*Exercise directions*. Extract the lines that carry the string "environmental" from the listing.

■ ■ ■

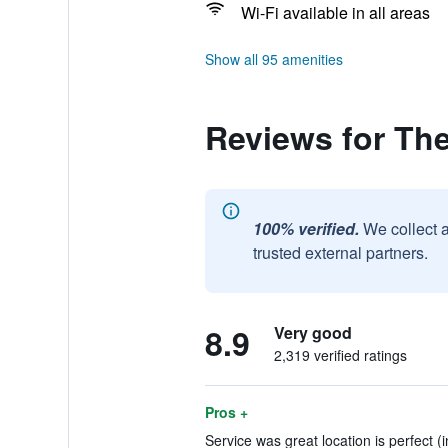
Wi-Fi available in all areas
Show all 95 amenities
Reviews for Th
100% verified.
We collect 
trusted external partners.
8.9
Very good
2,319 verified ratings
Pros +
Service was great location is perfect (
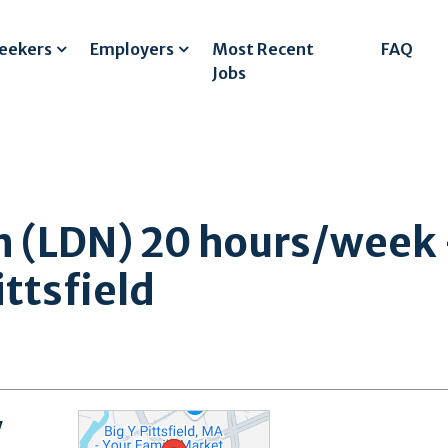
Seekers
Employers
Most Recent
FAQ
Jobs
n (LDN) 20 hours/week -
ttsfield
y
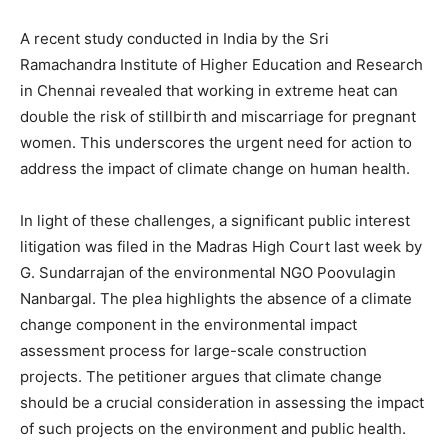
A recent study conducted in India by the Sri
Ramachandra Institute of Higher Education and Research
in Chennai revealed that working in extreme heat can
double the risk of stillbirth and miscarriage for pregnant
women. This underscores the urgent need for action to
address the impact of climate change on human health.
In light of these challenges, a significant public interest
litigation was filed in the Madras High Court last week by
G. Sundarrajan of the environmental NGO Poovulagin
Nanbargal. The plea highlights the absence of a climate
change component in the environmental impact
assessment process for large-scale construction
projects. The petitioner argues that climate change
should be a crucial consideration in assessing the impact
of such projects on the environment and public health.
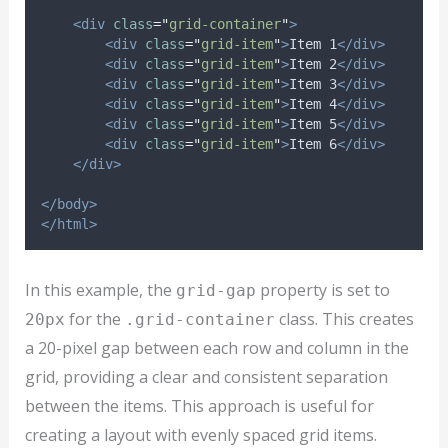
<div
class
=
"
grid-container
"
>
<div
class
=
"
grid-item
"
>
Item 1
</div>
<div
class
=
"
grid-item
"
>
Item 2
</div>
<div
class
=
"
grid-item
"
>
Item 3
</div>
<div
class
=
"
grid-item
"
>
Item 4
</div>
<div
class
=
"
grid-item
"
>
Item 5
</div>
<div
class
=
"
grid-item
"
>
Item 6
</div>
</div>
</body>
</html>
In this example, the
property is set to
grid-gap
for the
class. This creates
20px
.grid-container
a 20-pixel gap between each row and column in the
grid, providing a clear and consistent separation
between the items. This approach is useful for
creating a layout with evenly spaced grid items.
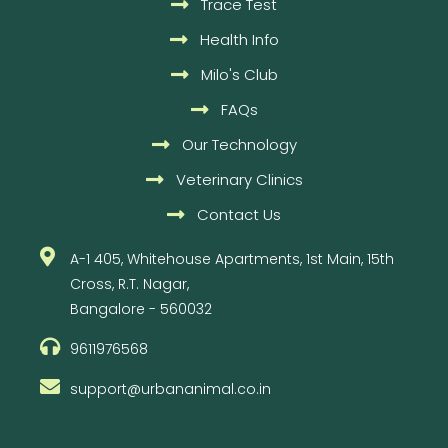
Trace Test
Health Info
Milo's Club
FAQs
Our Technology
Veterinary Clinics
Contact Us
A-1 405, Whitehouse Apartments, 1st Main, 15th
Cross, R.T. Nagar,
Bangalore - 560032
9611976568
support@urbananimal.co.in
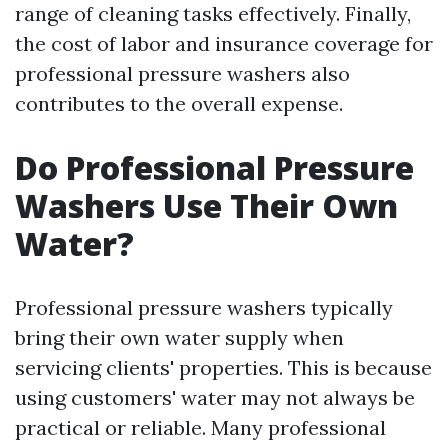
range of cleaning tasks effectively. Finally,
the cost of labor and insurance coverage for
professional pressure washers also
contributes to the overall expense.
Do Professional Pressure
Washers Use Their Own
Water?
Professional pressure washers typically
bring their own water supply when
servicing clients' properties. This is because
using customers' water may not always be
practical or reliable. Many professional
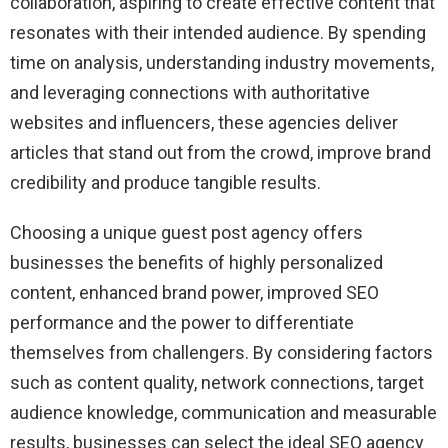
collaboration, aspiring to create effective content that
resonates with their intended audience. By spending
time on analysis, understanding industry movements,
and leveraging connections with authoritative
websites and influencers, these agencies deliver
articles that stand out from the crowd, improve brand
credibility and produce tangible results.
Choosing a unique guest post agency offers
businesses the benefits of highly personalized
content, enhanced brand power, improved SEO
performance and the power to differentiate
themselves from challengers. By considering factors
such as content quality, network connections, target
audience knowledge, communication and measurable
results, businesses can select the ideal SEO agency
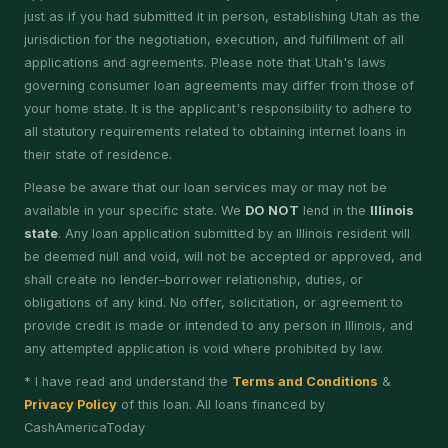
just as if you had submitted it in person, establishing Utah as the
jurisdiction for the negotiation, execution, and fulfillment of all
applications and agreements. Please note that Utah's laws
governing consumer loan agreements may differ from those of
your home state. It is the applicant's responsibility to adhere to
all statutory requirements related to obtaining internet loans in
their state of residence.
Please be aware that our loan services may or may not be
available in your specific state. We
DO NOT
lend in the
Illinois
state
. Any loan application submitted by an Illinois resident will
be deemed null and void, will not be accepted or approved, and
shall create no lender–borrower relationship, duties, or
obligations of any kind. No offer, solicitation, or agreement to
provide credit is made or intended to any person in Illinois, and
any attempted application is void where prohibited by law.
* I have read and understand the
Terms and Conditions
&
Privacy Policy
of this loan. All loans financed by
CashAmericaToday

■ ■ ■

*Output for this exercise*.
G. Sundarrajan of the environmental NGO Poovulagin
change component in the environmental impact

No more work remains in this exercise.